На столе стоит треснувшая деревянная миска. В ней лежат четыре нечищеные холодные картофелины. На клеенке маленькая кучка крупной и темной соли. По-видимому, это норма, которая положена на нас двоих, а может быть, все запасы, какие есть в доме. За столом я и дядя. На лавке сидят четверо детей и смотрят на нас и на картошку. Жена дяди, Марья Трофимовна, сидит тоже и не отрываясь смотрит мне в глаза. Она, кажется, все понимает. Я ежусь от ее взгляда и становлюсь еще застенчивей, чем обычно.
Младенец, сидящий на руках матери, тоже глядит на меня в упор. Это странный младенец. Он ни разу не крикнул за все время, что я здесь, он не играет, не улыбается, не плачет, он смотрит большими понимающими глазами. Точно запеленали не ребенка, а взрослого карлика.
А дядя разговаривает.
Он дорвался до слушателя и радуется этому. Говорит он, наверное, всегда об одном и том же, и, наверное, всем надоели его разговоры.
- А они бонбошки едят, - рассказывает он.

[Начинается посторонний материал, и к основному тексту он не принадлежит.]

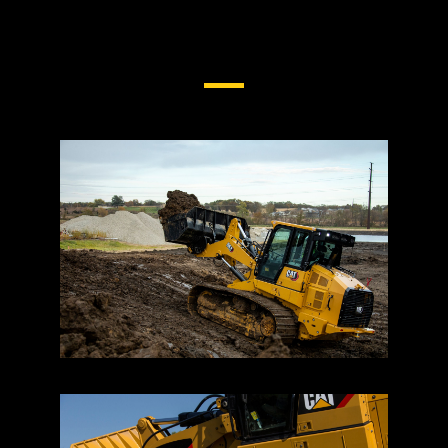
Material Rodante Para Pás-
Carregadeiras De Esteira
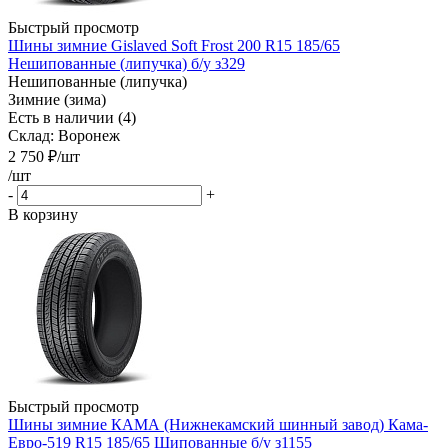
Быстрый просмотр
Шины зимние Gislaved Soft Frost 200 R15 185/65
Нешипованные (липучка) б/у з329
Нешипованные (липучка)
Зимние (зима)
Есть в наличии (4)
Склад: Воронеж
2 750
₽
/шт
/шт
-
+
В корзину
Быстрый просмотр
Шины зимние КАМА (Нижнекамский шинный завод) Кама-
Евро-519 R15 185/65 Шипованные б/у з1155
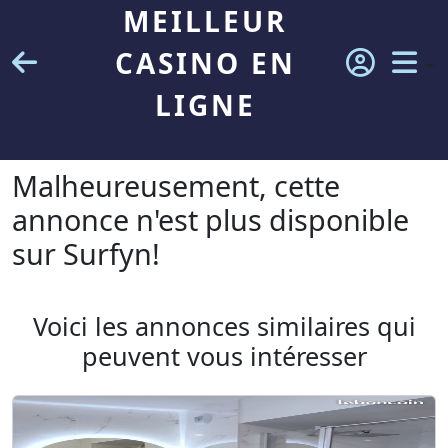
MEILLEUR
CASINO EN
LIGNE
Malheureusement, cette
annonce n'est plus disponible
sur Surfyn!
Voici les annonces similaires qui
peuvent vous intéresser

Я давно перестал понимать, о ком, собственно, идет речь. «Они» - злодеи, которые живут нечестно, наслаждаются жизнью, отбирают у нас, честных людей, принадлежащее нам по праву. «Им» нет числа. «Они» везде. «Они» живут в прекрасных домах, где жарко натоплены печи, и жены их с утра до ночи пекут пироги. Сытые лошади возят их в рессорных шарабанах. Их «милочки»… - дядя так называет женщин, которые любят их, - их «милочки» ходят в роскошных платьях, в соболях и каменьях.

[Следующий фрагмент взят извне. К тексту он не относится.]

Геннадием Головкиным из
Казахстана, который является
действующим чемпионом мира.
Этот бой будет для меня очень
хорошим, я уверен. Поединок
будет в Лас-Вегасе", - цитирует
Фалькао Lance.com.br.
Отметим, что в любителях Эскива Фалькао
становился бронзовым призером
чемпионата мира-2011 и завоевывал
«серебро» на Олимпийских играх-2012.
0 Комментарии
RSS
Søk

Думаю, что соболя и каменья - некоторое преувеличение. Вероятно, тут дядя позаимствовал что-то из сказок, а не из реальной жизни. Речь идет о местных лавочниках и кулаках, о председателе какой-то артели, заведующем уземотделом и уездным Леспромхозом. Откуда тут быть соболям и каменьям!
- «Они» в три горла жрут и пьют! - говорит дядя со страстью, и худые его руки трясутся и глаза сверкают. - Жиры нагуливают, кровь пьют из бедных людей, дармоеды.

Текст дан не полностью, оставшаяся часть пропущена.